According to the Gartner survey: “Through 2020, 80% of AI projects will remain alchemy, run by wizards whose talents will not scale in the organisation.” One of the primary reasons for the lack of understanding of machine learning in corporate environments is the detachment of business value and statistics. In my company, we championed a simple framework that enabled all parties to develop a shared language to reason about the various scenarios around the topic.
Business leaders care about money, and DSes care about statistical properties. Connecting these two are the critical elements of the framework. The underlying common cause of both of these metrics are the same: errors and their costs. Statistical models make two types of mistakes: False Positives (FP) and False Negatives (FN). False Positive is when something is mistakenly selected, and False Negative is when something is missed. The fundamental recognition was that the monetary value (or the risk of committing) of these two types of errors are not the same. The cost of a False Positive error is the extra effort (labour cost) to handle the incorrectly selected item. In contrast, the cost of a False Negative is the reputation risk coming from the incompleteness of the resulting product.
Let’s take a simple example to make this concrete: the case when an analyst is searching for relevant content for clients. Previously selected content form a declarative problem definition. These problems are hard to be resolved imperatively, so this is a good candidate for a machine learning solution. Partial automation would mean that an upstream model labels all content regarding “relevant/not relevant” and the analyst decide from these which ones should go to the clients.
Partial automation usually forms a convenient middle step in machine learning projects as it appears halfway between the manual solution and the fully automated solution so various scenarios can be evaluated in the same framework. What are the two types of errors and their consequences?
False Positives and Precision
This means that the model tagged some content as relevant, but it is actually not relevant. An analyst must read it to make that judgement which costs time and money. If this happens frequently, the analyst might not be able to sieve through all of the content physically, and the product is unfeasible unless more of them are hired. False-positive errors, therefore, primarily cause labour cost. Precision is simply the quality of the selected articles or in other words, the lack of false positives expressed as a percentage.
False Negatives and Recall
The model making a false negative error means that the analysts downstream have no chance of selecting a relevant piece because they won’t see that piece at all. That means the client won’t see it either and therefore damages the quality of the service and potentially stop making it valuable for them. There is no way to solve this other than making better models. Recall is the completeness of the selected articles or in other words the lack of missed items expressed as a percentage.
For a given model DSes can set hyperparameters to create a tradeoff between precision and recall. Precision and recall measure different incompatible quantities from a statistical perspective. It is not possible to decide which is the “best” model, that is a purely business question. What is more important for the business: one more hour of analyst work spared or one more slightly disappointed customer? These are not mathematical questions at all.

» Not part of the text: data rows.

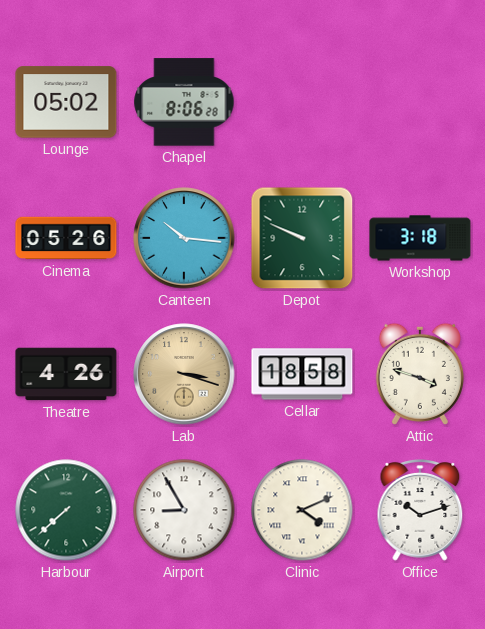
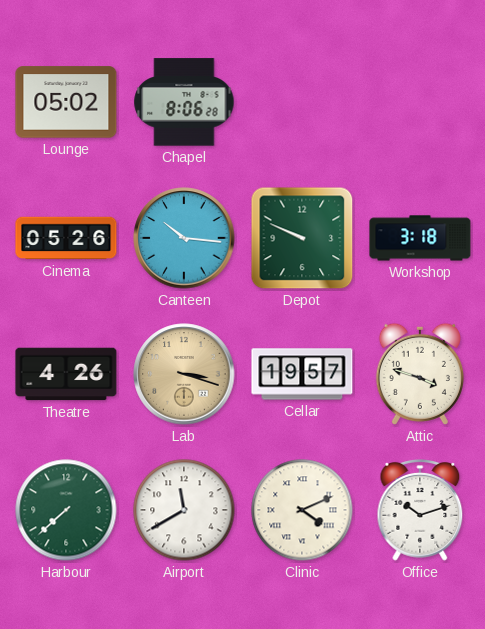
Cellar: 18:58 -> 19:57
Airport: 8:55 -> 11:40
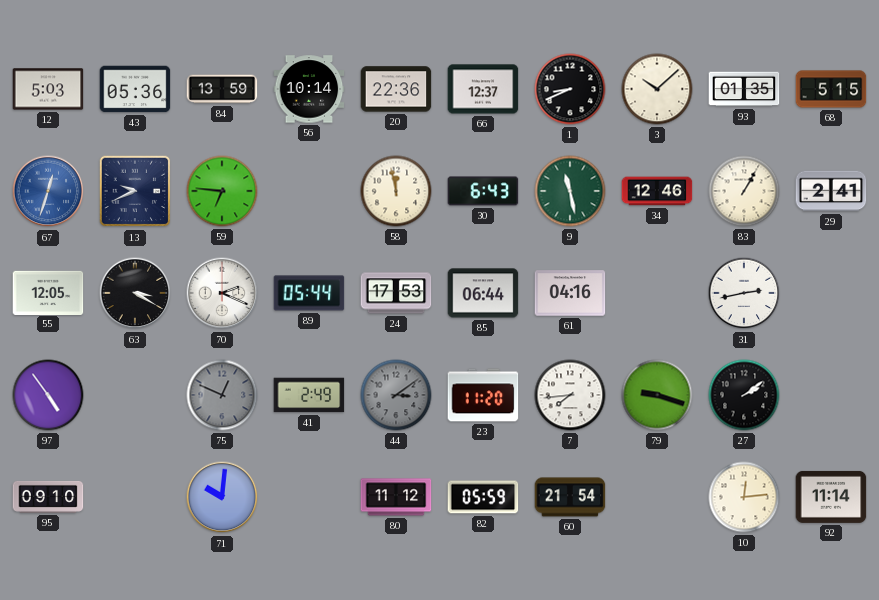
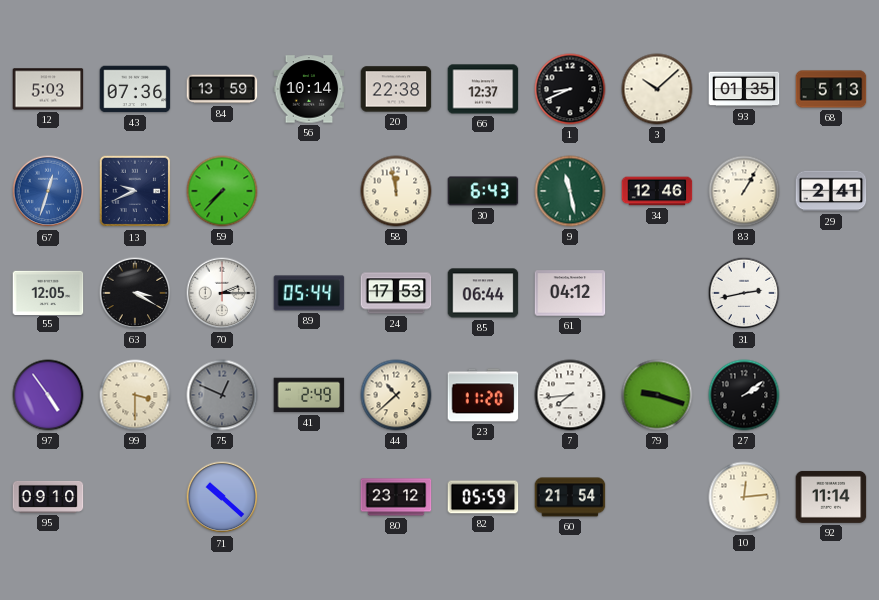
43: 05:36 -> 07:36
20: 22:36 -> 22:38
68: 5:15 -> 5:13
59: 6:46 -> 7:37
70: 2:19 -> 2:15
61: 04:16 -> 04:12
99: none -> 3:30
44: 3:09 -> 10:38
44 dial: grey -> cream
71: 10:01 -> 10:22
80: 11:12 -> 23:12
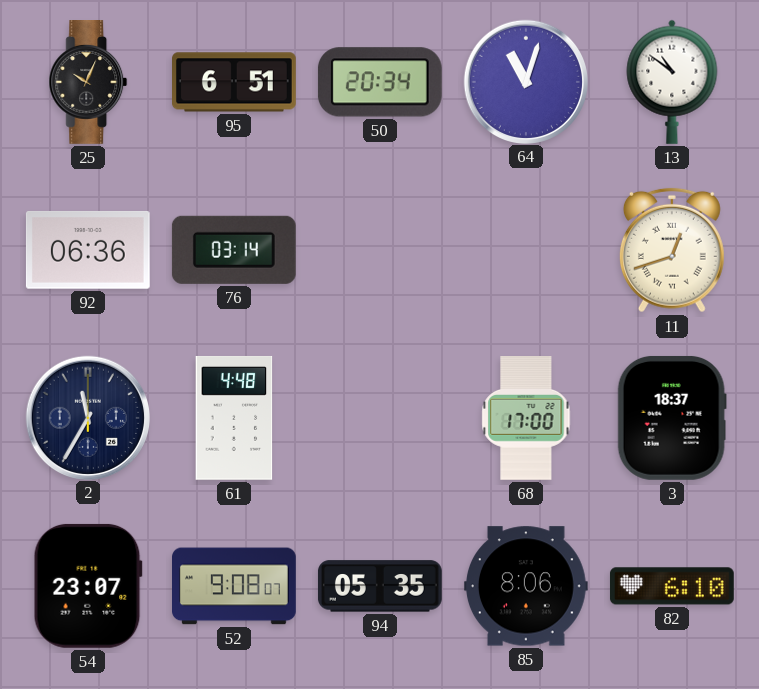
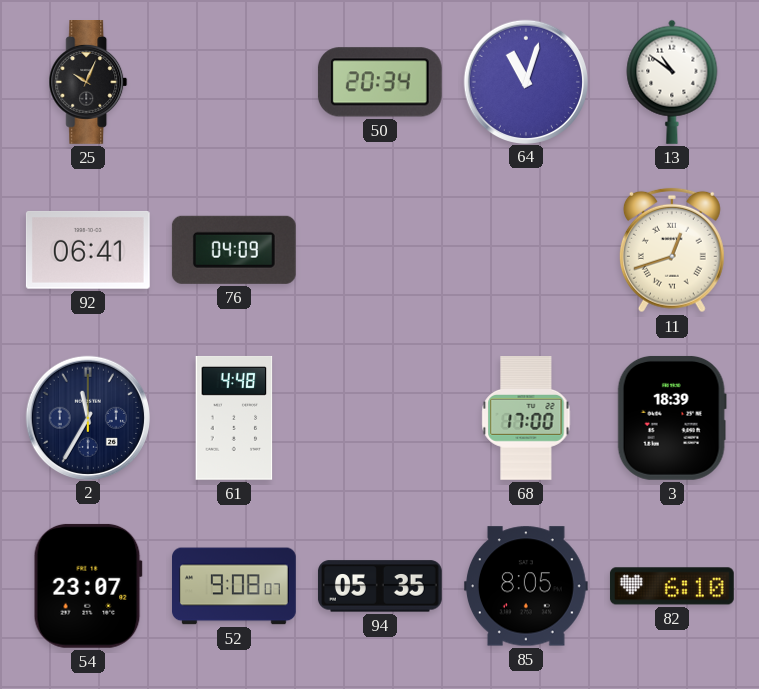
95: 6:51 -> none
92: 06:36 -> 06:41
76: 03:14 -> 04:09
3: 18:37 -> 18:39
85: 8:06 -> 8:05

To aide the business decision, we can draw the various options on a chart:
The chart depicts several scenarios each with different business value:
- Solution 0:
- Low precision, 100% recall, everything is selected and analyst have to filter out the content manually. Clearly not practical but listed as a theoretical option given that this ensures that the end-users miss nothing.
- Solution 1:
- Higher precision, slightly lower recall, sacrificing a small amount of relevant content, a massive amount of irrelevant content can be filtered out automatically. This frees up the labour that was required to filter that content out and make the first step toward automation
- Solution 2:
- Even higher precision, lower recall, with careful consideration further irrelevant content can be thrown out automatically, but this is the point when the lost relevant content must be carefully examined if the system is still acceptable
- Solution 3:
- By selecting parameters to achieve higher precision and spare more labour cost, the resulting system misses too much relevant content (too low recall) and creates an unfeasible solution. Where the “Client acceptability limit” lies exactly should be decided by UX and product managers as they represent the end-users in the process.
- Solution 4:
- With the current model, no hyperparameter selection can place the system in the position of Solution 4. DS must create a better model to be able to deliver the performance characteristics of this solution.
Once DS can create a better model, the whole tradeoff negotiation between precision and recall must restart as new options appear on the horizon. If a better model is not possible, the best (from a business point of view) should be selected by setting the appropriate hyperparameters. If that still doesn’t yield an economically feasible solution, a go/nogo decision must be made.
Above we can see a convenient framework linking business value and statistics. The above terminology helps non-tech team members to participate in the clarification of the business case for an end-to-end ML system with a couple of simple terms. Experience shows that an organisation can adopt phrases like “precision sensitive problem” meaning labour cost should be reduced or “Is this a recall issue?” meaning some critical content is missed. This helps all parties to be on the same page what should be done next. The above framework should apply to more complicated modelling problems as well.
- False Positive and False Negative errors have fundamentally different business costs and risks
- For the same model, multiple business options available through precision-recall tradeoff.
- Selecting from these is a business question and not a mathematical one
- The shared vocabulary enable business and UX/PM teams to contribute with domain-specific knowledge to DS projects.